Posted on 3rd January 2015 at 4:10pm by Carl Reader in Business

A profit and loss account details all income and expenditure in the business, from an accounting perspective. Therefore it doesn’t include capital expenses such as the cost of fixed assets, or your original investment. This report is usually prepared for a period of time, such as a specific month or a financial year, and it will show the net profit of your business at the bottom of the page (hence why it is referred to colloquially as the “bottom line”).

There are a number of “key performance indicators” that you should monitor within your profit and loss account, such as:

  • Turnover – this is the value of sales (before VAT) during the period

  • Gross Profit % – this is the profit that you make after deducting “direct costs” (costs attributable directly to sales, such as product purchases).
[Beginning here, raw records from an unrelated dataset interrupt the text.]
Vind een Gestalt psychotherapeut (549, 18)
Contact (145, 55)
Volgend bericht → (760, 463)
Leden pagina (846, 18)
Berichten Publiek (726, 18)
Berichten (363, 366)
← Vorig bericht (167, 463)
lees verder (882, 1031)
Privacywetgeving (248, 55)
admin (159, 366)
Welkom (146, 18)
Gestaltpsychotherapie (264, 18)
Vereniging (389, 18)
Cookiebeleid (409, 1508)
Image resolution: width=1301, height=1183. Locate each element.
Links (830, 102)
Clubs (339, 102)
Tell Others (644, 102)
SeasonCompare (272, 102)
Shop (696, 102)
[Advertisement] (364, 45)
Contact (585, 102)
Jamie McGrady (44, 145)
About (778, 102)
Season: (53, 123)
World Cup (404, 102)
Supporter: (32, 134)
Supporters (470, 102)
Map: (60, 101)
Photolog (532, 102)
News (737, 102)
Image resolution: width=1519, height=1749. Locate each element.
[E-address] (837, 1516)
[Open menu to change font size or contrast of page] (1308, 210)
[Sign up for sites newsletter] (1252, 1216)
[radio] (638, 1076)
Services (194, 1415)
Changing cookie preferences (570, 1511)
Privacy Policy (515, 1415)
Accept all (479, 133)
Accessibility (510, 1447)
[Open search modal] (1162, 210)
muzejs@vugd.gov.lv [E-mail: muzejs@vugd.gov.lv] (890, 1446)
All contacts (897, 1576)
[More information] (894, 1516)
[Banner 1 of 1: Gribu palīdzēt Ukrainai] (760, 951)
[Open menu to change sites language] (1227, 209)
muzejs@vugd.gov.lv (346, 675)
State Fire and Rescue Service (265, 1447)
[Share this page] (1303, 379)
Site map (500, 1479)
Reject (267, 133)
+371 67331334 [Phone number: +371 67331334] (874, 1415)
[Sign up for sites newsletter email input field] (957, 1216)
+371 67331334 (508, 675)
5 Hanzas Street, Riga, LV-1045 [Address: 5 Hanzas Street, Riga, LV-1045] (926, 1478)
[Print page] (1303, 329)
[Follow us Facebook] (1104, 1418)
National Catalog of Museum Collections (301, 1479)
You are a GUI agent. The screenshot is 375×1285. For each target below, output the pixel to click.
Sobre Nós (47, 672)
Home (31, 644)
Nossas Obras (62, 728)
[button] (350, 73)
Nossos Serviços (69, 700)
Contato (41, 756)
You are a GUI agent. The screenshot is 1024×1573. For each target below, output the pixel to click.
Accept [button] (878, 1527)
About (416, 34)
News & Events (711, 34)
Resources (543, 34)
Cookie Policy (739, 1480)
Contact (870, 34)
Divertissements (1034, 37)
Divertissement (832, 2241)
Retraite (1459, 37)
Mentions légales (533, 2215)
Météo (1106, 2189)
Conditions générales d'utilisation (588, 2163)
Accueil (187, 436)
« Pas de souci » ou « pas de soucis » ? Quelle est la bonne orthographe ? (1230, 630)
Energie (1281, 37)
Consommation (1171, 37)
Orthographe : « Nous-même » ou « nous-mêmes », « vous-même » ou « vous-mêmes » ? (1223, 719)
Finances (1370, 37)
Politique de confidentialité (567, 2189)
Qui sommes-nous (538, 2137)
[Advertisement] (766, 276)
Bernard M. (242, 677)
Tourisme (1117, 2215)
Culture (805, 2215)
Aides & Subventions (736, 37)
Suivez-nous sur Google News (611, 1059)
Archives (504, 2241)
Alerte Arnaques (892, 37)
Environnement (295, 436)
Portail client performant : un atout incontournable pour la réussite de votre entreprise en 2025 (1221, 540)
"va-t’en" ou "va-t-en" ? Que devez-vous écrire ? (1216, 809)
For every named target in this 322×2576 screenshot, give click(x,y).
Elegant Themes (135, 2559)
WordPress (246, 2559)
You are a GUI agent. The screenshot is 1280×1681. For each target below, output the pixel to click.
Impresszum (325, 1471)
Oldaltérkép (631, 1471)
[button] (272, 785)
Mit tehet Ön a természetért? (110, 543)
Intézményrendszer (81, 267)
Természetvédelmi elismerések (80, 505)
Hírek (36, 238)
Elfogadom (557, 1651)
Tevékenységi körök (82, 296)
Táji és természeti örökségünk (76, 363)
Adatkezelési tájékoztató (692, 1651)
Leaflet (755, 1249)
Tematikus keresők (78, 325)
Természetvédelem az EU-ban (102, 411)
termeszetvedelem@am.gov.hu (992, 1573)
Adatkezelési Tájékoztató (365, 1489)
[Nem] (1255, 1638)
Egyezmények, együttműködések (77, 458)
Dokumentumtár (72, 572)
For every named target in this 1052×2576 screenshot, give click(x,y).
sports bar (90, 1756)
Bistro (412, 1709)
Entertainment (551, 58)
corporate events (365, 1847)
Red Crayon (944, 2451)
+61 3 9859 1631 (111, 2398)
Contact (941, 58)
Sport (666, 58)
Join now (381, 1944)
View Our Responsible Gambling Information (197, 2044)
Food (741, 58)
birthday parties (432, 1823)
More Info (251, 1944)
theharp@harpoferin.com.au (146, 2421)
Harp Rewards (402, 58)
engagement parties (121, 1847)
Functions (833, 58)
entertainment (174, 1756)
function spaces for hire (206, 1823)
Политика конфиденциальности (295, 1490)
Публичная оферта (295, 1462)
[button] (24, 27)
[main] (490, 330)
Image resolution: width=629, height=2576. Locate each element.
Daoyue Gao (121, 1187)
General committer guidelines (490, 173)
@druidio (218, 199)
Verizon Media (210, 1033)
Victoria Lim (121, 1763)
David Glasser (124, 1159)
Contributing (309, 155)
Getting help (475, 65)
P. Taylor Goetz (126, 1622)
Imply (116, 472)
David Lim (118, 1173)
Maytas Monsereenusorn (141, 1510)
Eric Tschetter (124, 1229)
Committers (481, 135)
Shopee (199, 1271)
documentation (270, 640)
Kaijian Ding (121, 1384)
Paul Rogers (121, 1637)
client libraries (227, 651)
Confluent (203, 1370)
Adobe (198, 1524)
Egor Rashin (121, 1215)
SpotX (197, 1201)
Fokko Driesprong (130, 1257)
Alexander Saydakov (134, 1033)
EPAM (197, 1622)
It is this percentage that you should monitor carefully if you sell products or have any other costs closely tied to your sales, as a small change in the percentage can lead to a large change in your net profit.

  • Overheads – these are displayed in the profit and loss account below the Gross Profit. Each business has different overheads that require monitoring.

  • Net Profit – ultimately, this is the amount that the business is making, and your tax bill and the end company valuation will depend on the profitability of the business.

These KPI’s are the immediately obvious items that you need to monitor, however it is also important to acknowledge the KPI’s which affect these financial results. For example, if your business depends on telesales, then the number of calls made, and the conversion rates achieved, will directly affect the turnover, and in turn the net profit.